Exercise instructions: I would like every record below transcribed exactly as it is.
-- Records supplied follows --
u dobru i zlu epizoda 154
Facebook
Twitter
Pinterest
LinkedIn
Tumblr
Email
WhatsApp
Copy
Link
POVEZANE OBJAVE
-- Records supplied concluded --
Result for this task:
u dobru i zlu epizoda 154
Facebook
Twitter
Pinterest
LinkedIn
Tumblr
Email
WhatsApp
Copy
Link
POVEZANE OBJAVE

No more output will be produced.